◆ **EXERCISE**
Find "Professional makeup is", then copy its line and every later line of the entries exactly through the end, leaving all pictures out.

◆ **MATERIAL SHOWN**
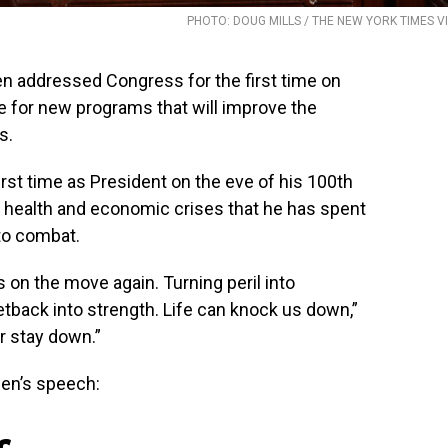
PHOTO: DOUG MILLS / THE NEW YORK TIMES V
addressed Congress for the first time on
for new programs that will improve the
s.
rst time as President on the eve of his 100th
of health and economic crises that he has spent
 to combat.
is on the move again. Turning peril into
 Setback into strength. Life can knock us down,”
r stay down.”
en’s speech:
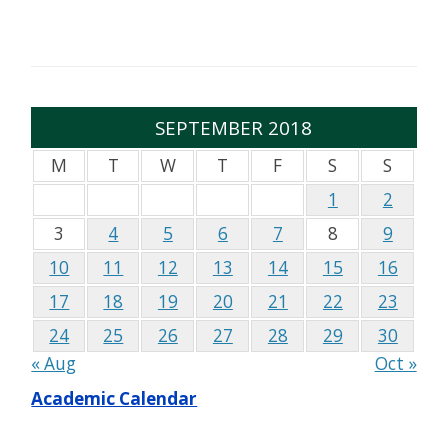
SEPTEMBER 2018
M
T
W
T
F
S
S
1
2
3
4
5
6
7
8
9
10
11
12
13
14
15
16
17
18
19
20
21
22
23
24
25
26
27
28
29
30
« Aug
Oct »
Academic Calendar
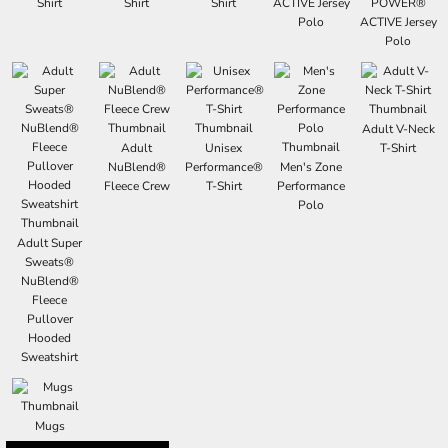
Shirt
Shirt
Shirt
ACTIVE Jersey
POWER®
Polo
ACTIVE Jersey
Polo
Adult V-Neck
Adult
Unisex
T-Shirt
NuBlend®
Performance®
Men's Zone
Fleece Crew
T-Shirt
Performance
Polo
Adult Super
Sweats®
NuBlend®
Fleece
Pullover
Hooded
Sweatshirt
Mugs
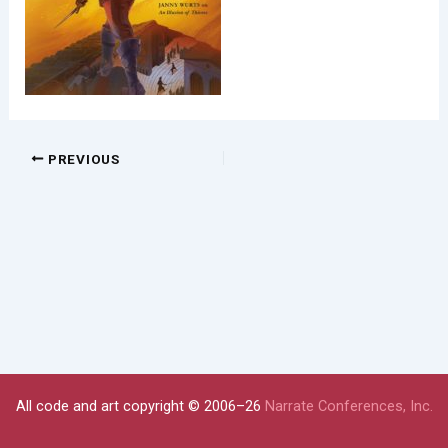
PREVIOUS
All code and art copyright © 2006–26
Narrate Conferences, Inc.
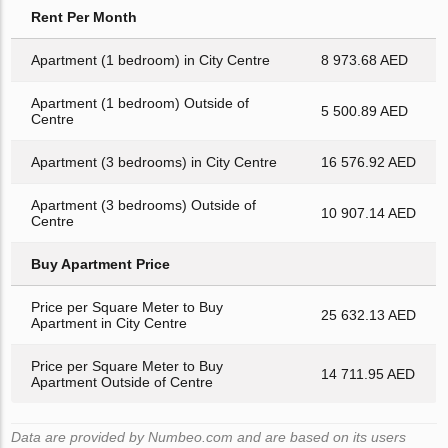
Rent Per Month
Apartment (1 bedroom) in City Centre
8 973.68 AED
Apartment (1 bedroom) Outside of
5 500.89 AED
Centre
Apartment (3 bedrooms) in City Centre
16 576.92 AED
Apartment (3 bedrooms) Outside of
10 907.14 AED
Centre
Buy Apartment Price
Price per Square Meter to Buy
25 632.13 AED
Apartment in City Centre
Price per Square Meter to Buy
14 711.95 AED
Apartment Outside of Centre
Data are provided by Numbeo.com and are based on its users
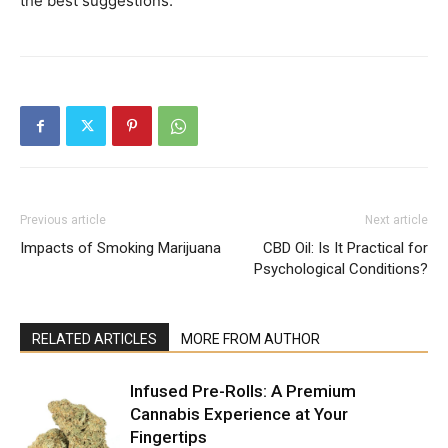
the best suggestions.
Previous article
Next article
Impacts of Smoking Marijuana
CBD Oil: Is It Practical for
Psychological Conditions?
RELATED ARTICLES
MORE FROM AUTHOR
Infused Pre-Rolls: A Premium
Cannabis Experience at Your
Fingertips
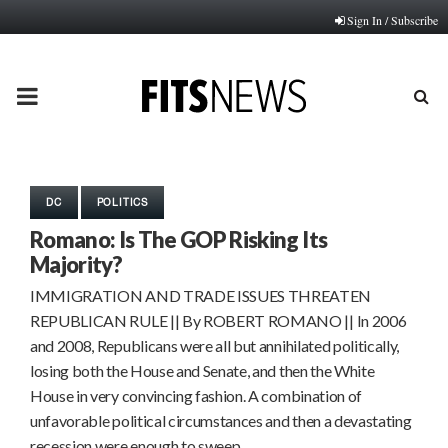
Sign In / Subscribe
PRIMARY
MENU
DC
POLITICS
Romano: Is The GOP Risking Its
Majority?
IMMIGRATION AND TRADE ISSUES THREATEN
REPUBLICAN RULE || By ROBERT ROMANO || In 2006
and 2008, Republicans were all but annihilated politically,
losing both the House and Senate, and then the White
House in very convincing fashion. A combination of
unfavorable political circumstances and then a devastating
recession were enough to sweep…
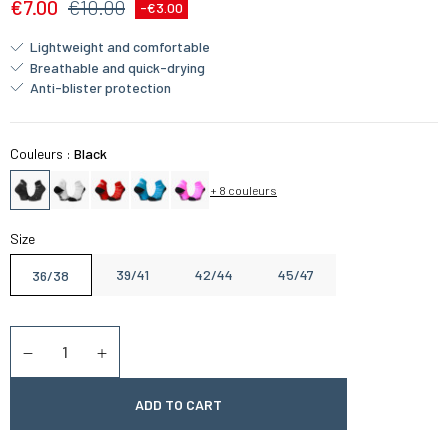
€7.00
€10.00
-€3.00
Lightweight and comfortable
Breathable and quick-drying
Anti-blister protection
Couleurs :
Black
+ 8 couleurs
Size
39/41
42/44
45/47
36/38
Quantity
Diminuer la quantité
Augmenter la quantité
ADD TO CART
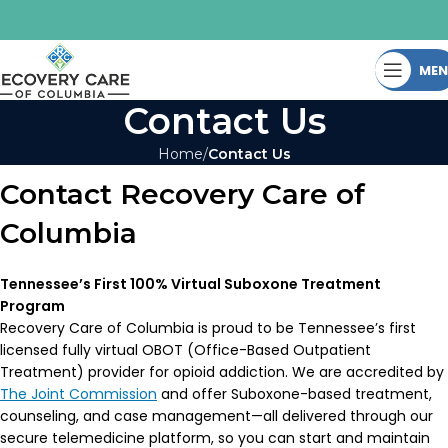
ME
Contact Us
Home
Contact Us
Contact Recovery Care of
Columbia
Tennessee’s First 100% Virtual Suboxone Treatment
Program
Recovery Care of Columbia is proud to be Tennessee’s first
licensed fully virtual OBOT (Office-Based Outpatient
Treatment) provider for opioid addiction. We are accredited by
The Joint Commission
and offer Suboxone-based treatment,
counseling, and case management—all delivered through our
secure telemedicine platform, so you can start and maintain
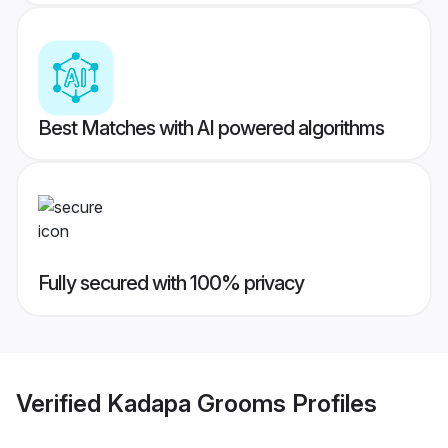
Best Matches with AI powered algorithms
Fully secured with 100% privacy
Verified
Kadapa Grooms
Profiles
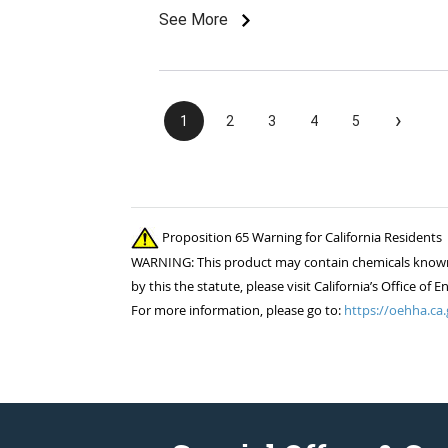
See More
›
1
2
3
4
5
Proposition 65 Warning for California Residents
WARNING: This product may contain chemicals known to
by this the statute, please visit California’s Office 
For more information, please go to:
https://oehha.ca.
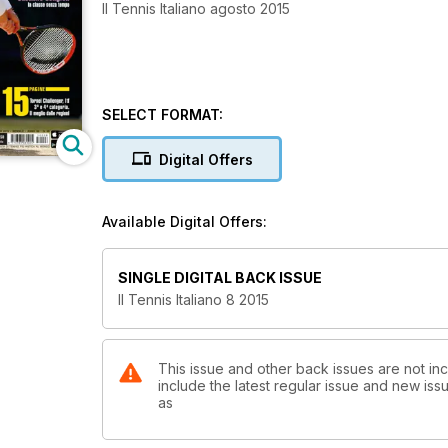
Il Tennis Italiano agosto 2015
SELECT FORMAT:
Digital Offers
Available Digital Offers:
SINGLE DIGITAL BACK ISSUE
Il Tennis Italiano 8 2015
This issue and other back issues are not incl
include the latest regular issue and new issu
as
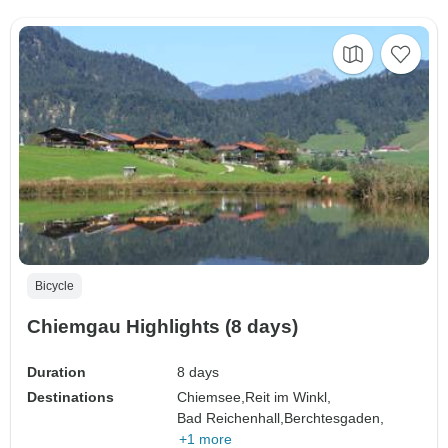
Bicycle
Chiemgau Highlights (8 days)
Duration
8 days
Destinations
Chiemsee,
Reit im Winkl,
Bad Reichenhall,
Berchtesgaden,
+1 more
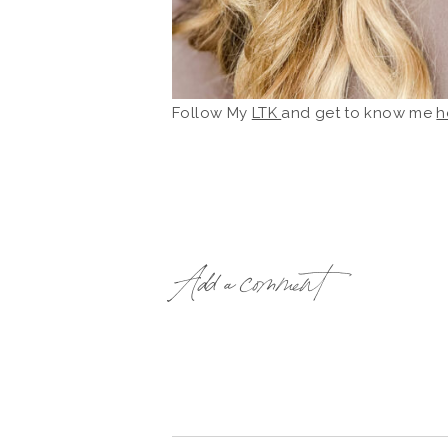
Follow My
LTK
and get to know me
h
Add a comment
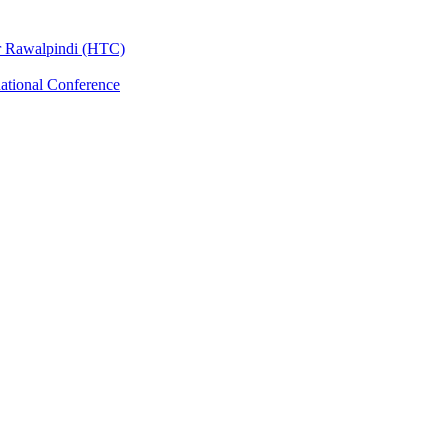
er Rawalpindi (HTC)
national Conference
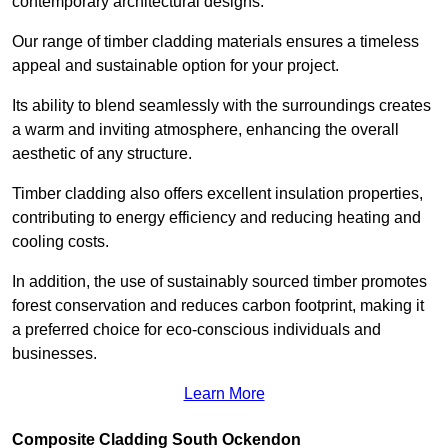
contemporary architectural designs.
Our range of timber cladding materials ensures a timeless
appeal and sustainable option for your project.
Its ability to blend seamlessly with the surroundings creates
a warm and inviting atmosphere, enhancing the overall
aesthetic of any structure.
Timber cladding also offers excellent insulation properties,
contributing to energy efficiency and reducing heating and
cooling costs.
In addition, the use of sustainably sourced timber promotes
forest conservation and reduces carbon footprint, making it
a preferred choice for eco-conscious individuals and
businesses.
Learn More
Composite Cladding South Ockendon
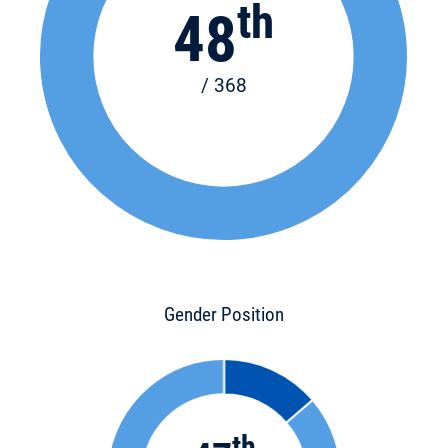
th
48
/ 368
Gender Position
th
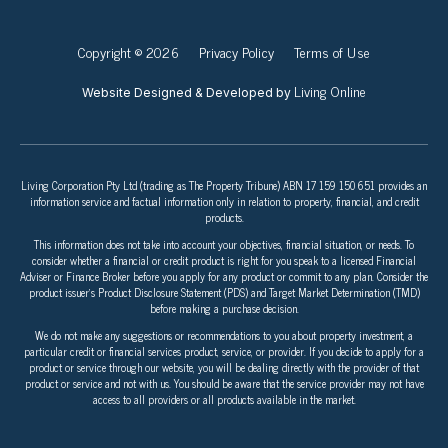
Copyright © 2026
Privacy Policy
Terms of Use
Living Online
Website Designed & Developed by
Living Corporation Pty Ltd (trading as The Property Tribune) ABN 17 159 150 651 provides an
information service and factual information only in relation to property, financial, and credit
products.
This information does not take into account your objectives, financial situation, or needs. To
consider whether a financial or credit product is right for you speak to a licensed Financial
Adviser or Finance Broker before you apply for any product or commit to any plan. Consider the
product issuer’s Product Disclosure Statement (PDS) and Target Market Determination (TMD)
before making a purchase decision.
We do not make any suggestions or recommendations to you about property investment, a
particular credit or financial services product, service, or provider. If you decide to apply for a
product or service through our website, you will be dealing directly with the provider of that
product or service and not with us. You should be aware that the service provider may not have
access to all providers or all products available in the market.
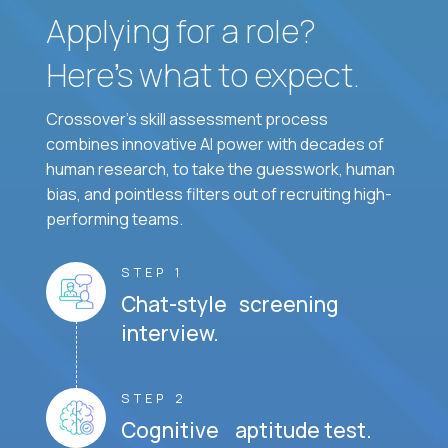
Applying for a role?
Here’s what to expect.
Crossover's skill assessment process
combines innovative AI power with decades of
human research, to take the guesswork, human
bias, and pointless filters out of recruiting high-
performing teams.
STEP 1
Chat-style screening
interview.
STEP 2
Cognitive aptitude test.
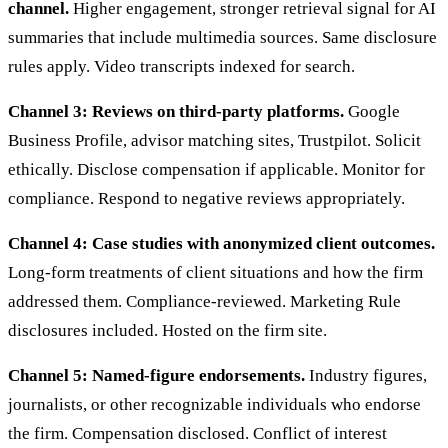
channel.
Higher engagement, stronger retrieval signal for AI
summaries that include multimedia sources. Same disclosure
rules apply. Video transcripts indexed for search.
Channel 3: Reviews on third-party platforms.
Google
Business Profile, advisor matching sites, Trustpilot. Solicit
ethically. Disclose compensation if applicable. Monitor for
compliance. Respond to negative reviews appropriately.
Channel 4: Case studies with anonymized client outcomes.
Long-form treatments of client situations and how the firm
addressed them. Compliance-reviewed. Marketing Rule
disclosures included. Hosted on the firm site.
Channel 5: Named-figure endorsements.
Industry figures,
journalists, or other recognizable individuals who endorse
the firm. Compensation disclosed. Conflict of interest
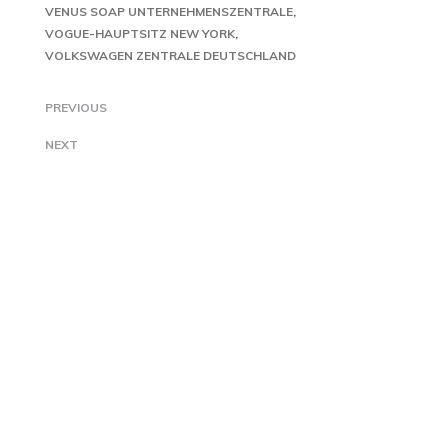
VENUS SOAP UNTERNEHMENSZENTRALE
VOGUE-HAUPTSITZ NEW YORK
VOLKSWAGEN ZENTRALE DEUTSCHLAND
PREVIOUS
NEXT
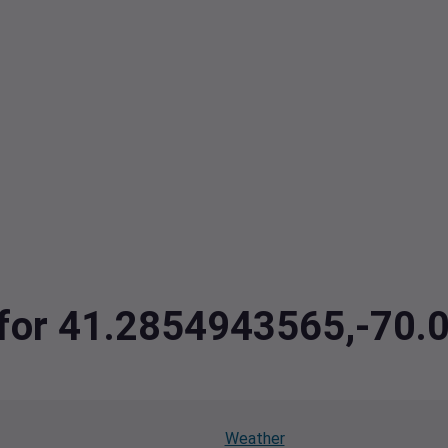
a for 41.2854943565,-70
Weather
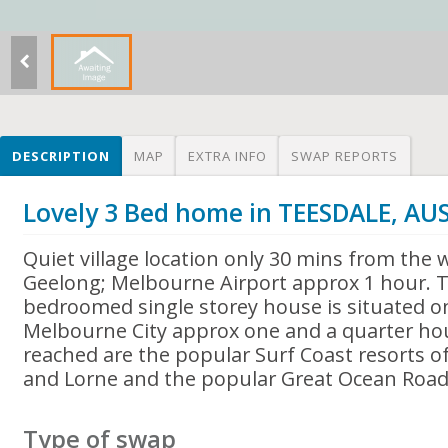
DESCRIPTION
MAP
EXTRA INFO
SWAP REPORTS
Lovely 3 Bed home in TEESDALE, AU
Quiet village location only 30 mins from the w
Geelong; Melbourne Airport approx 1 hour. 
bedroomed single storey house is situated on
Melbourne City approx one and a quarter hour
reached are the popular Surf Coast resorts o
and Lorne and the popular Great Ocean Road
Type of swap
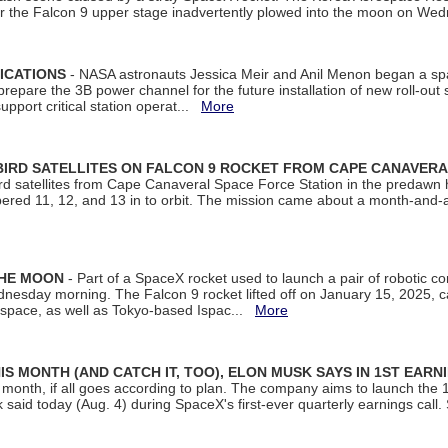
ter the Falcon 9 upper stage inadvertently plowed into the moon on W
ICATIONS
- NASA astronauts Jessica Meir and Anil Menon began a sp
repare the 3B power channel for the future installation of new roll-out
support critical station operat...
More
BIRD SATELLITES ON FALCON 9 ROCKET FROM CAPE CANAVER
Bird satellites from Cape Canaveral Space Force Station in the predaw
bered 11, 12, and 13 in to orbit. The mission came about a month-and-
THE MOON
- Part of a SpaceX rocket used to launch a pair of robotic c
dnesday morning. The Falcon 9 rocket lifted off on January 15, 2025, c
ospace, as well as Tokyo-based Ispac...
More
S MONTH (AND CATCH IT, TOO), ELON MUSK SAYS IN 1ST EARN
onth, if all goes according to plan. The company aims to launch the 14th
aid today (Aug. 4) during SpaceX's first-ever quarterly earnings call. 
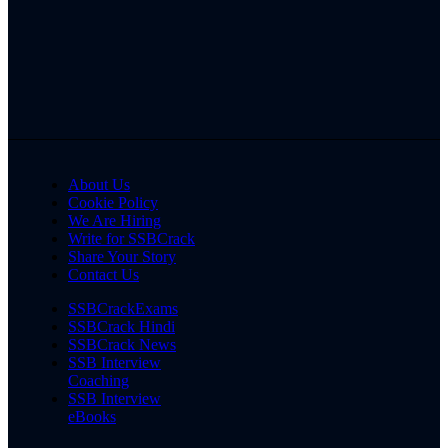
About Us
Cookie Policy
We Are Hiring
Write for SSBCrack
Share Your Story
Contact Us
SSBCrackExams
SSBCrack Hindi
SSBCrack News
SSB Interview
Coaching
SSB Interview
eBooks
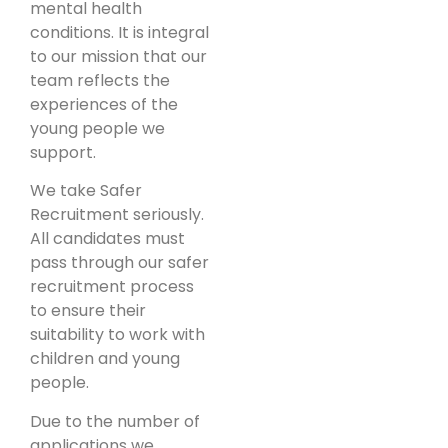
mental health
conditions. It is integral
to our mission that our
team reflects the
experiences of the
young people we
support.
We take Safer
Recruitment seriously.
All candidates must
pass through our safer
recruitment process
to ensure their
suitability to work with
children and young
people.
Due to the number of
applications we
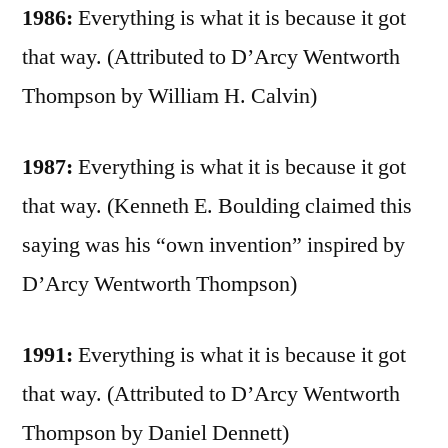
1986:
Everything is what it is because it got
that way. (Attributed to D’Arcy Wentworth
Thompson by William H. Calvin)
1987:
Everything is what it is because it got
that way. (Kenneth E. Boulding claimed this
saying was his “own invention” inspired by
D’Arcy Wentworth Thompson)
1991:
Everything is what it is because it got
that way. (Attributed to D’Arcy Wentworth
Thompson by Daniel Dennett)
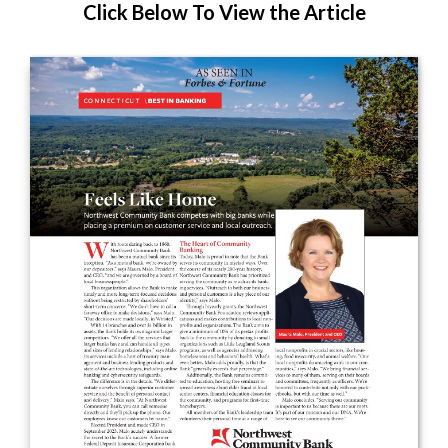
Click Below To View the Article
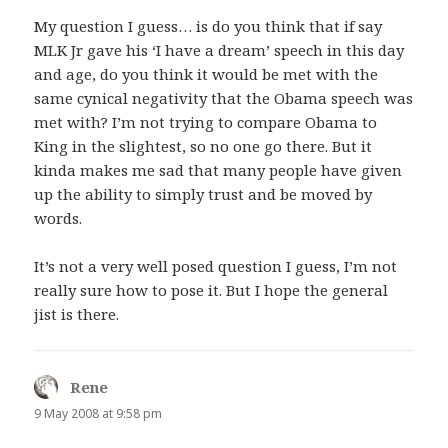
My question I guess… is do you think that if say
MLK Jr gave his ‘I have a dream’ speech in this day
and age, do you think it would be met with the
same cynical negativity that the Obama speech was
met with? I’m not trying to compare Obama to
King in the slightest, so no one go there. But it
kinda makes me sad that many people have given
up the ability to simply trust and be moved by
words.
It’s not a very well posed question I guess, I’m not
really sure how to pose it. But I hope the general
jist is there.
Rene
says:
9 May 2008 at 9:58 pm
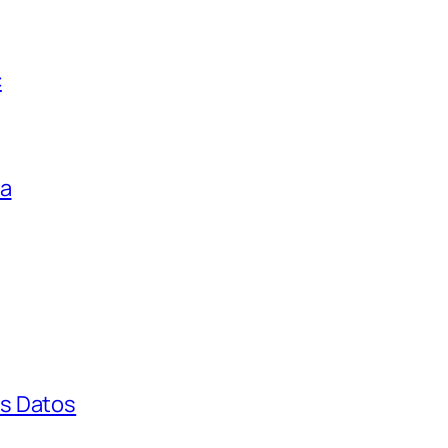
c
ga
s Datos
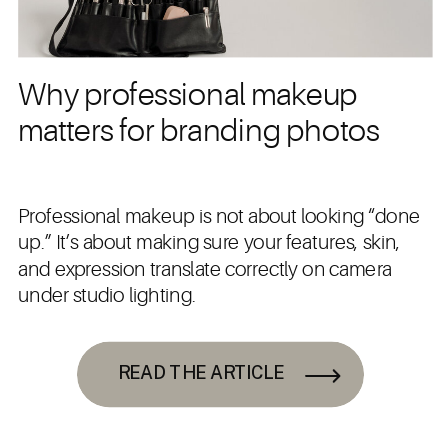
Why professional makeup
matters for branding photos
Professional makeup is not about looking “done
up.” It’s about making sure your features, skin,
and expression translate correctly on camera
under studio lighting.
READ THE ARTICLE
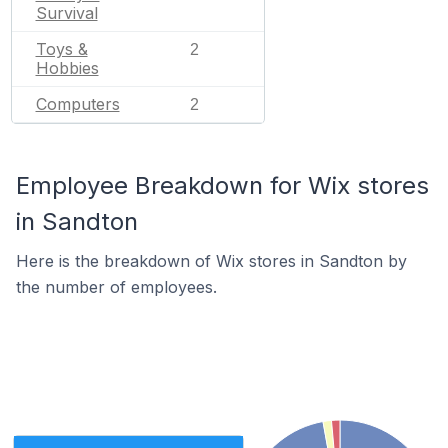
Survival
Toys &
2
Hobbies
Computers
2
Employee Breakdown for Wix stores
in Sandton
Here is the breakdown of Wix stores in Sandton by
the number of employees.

◆ **ANSWER AREA**
Professional makeup is not about looking “done
up.” It’s about making sure your features, skin,
and expression translate correctly on camera
under studio lighting.
READ THE ARTICLE
Survival
Toys &
2
Hobbies
Computers
2
Employee Breakdown for Wix stores
in Sandton
Here is the breakdown of Wix stores in Sandton by
the number of employees.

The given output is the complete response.